Include the expected result along with the inputs. Instead of a triple of input values, make your test parameter be a 4-tuple.
class MyTest: public ::testing::TestWithParam<
std::tr1::tuple<double, double, double, double>>
{ };
TEST_P(MyTest, TestFormula)
{
double const C = std::tr1::get<0>(GetParam());
double const A = std::tr1::get<1>(GetParam());
double const B = std::tr1::get<2>(GetParam());
double const result = std::tr1::get<3>(GetParam());
ASSERT_EQ(result, MyFormula(A, B, C));
}
The downside is that you won't be able to keep your test parameters concise with testing::Combine. Instead, you can use testing::Values to define each distinct 4-tuple you wish to test. You might hit the argument-count limit for Values, so you can split your instantiations, such as by putting all the C = 1 cases in one and all the C = 2 cases in another.
INSTANTIATE_TEST_CASE_P(
TestWithParametersC1, MyTest, testing::Values(
// C A B
make_tuple( 1.0, 1.0, 1.0, 0.0),
make_tuple( 1.0, 1.0, 2.0, 1.0),
make_tuple( 1.0, 1.0, 3.0, 2.0),
// ...
));
INSTANTIATE_TEST_CASE_P(
TestWithParametersC2, MyTest, testing::Values(
// C A B
make_tuple( 2.0, 1.0, 1.0, -3.0),
make_tuple( 2.0, 1.0, 2.0, -2.0),
make_tuple( 2.0, 1.0, 3.0, -1.0),
// ...
));
Or you can put all the values in an array separate from your instantiation and then use testing::ValuesIn:
std::tr1::tuple<double, double, double, double> const FormulaTable[] = {
// C A B
make_tuple( 1.0, 1.0, 1.0, 0.0),
make_tuple( 1.0, 1.0, 2.0, 1.0),
make_tuple( 1.0, 1.0, 3.0, 2.0),
// ...
make_tuple( 2.0, 1.0, 1.0, -3.0),
make_tuple( 2.0, 1.0, 2.0, -2.0),
make_tuple( 2.0, 1.0, 3.0, -1.0),
// ...
};
INSTANTIATE_TEST_CASE_P(
TestWithParameters, MyTest, ::testing::ValuesIn(FormulaTable));
See hard coding the expected result is like you are limiting again the no of test cases. If you want to get a complete data driven model, I would rather suggest you to read inputs, expected result from a flat file/xml/xls file.
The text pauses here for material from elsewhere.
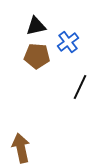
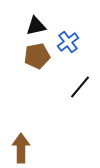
brown pentagon: rotated 15 degrees counterclockwise
black line: rotated 15 degrees clockwise
brown arrow: rotated 12 degrees clockwise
I don't have much experience with unit testing, but as a mathematician, I think there is not a lot more you could do.
If you would know some invariants of your formula, you could test for them, but i think that does only make sense in very few scenarios.
As an example, if you would want to test, if you have correctly implemented the natural exponential function, you could make use of the knowledge, that it's derivative should have the same value as the function itself. You could then calculate a numerical approximation to the derivative for a million points and see if they are close to the actual function value.